The artistic community is as strong as ever, and Joss Whedon proves that. From cult television series like Buffy the Vampire Slayer and Dollhouse to the writers' strike independent -and totally awesome- web series Dr. Horrible's Sing-Along-Blog to the new high of his career as the director of every comic fanboy's dream, The Avengers. Whedon's career not only shows us how encouraging and simply artistic the artistic community can be when rallying behind someone who cares, but also that Hollywood notices and isn't afraid to boost him even higher. While I'd love to do a full profile on Joss Whedon's career thus far, admittedly I haven't seen a lot of Buffy or Angel (though I'm a big fan of Dollhouse). Instead, I'm going to talk about the community he represents and how cooperative and successful it can be.

I'm not anti-indie or pro-studio, but I'm also not pro-indie or anti-studio. I feel that today's film industry, since the new millennia started, is a fresh mix of the two and most of the best projects coming out are independently produced, whatever that means, with the backing of major studios. When people start to look at the billions of dollars in revenue brought about by the film industry and compare that against the stereotype of poor, slums of Harlem artists working hard to get their talent out, it makes it seem as if film has done just that: turned into an industry instead of an art form where profit margins matter. True. Film is an industry, but that doesn't mean the art is gone. Take, for example, Dr. Horrible.

When the Writer's Guild of America went on strike in 2007, Hollywood, in many ways, shut down. Television shows stopped airing new episodes and a lot of films were put on hiatus. It sucked, but it didn't mean contractual arguments were going to halt the production of all visual art. The three Whedons (Joss, Jed, Nick) got together with a bunch of friends and associates and decided to prove you could put together good material outside of the union system at no cost. No one working on Dr. Horrible was paid until months later when its success started bringing in soundtrack and DVD revenue. Instead, they put in hours of work for a project not because they needed the job but they enjoyed the premise and wanted to put it in front of audiences across the nation. Cameras, lights, props, sets were all rented out at no cost, and when the final project was released on the web as a three part series it was absolutely free (I think you have to pay for it now, on iTunes -- worth it!).

This post isn't so much about Joss Whedon's projects as it is the atmosphere in which they were created, but I've yet to see something bad by him (even Serenity was ok). Dr. Horrible is absolutely fantastic, from Neil Patrick Harris to Nathan Fillon to the incredibly catchy songs. It's great. I actually just saw a stage production of it, and watching it really made me appreciate the scope of Horrible's success. If you haven't seen it already, I highly encourage you to, along with anything else Whedon you can get your hands on. Almost all of his material is available on Netflix Instant streaming.
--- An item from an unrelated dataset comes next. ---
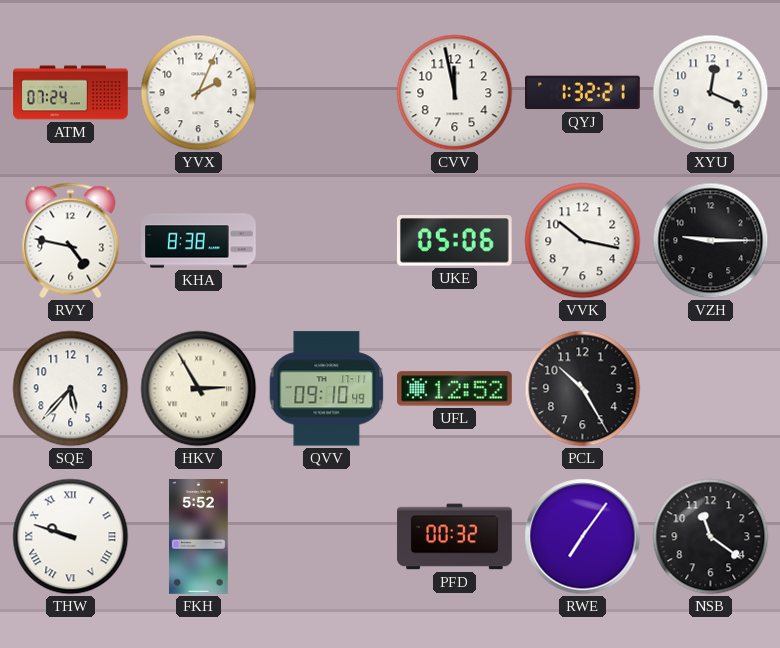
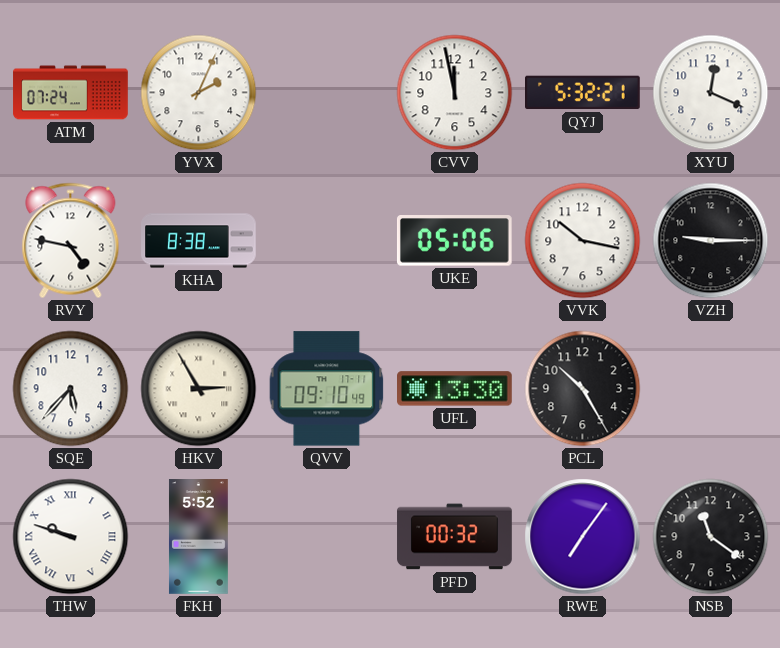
QYJ: 1:32 -> 5:32
UFL: 12:52 -> 13:30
At the same time, though, Whedon isn't, or maybe the better word is wasn't, big bucks material. He was, as the term goes, a cult filmmaker. There were select groups of college kids who go gaga over Buffy and Angel and Firefly, and all of his works are critically acclaimed. Yet Firefly was cancelled after one season and Dollhouse only lasted two. Some might say its the profit-seeking networks not being able to recognize a good show when they're so blinded by crap reality television, but at the end of the day if a show isn't bringing in viewership and ads it can't be financed. That's just how things work. (And networks do recognize when a show is loved, as shown by the recent renewal of Fringe for a fourth season despite low Nelson ratings -- Fox took note it was still doing well on DVR.) For me, Whedon has been one of those filmmakers who was literally too good. You know his stuff is great, but it appeals to such a niche that it can't gain mainstream viewers.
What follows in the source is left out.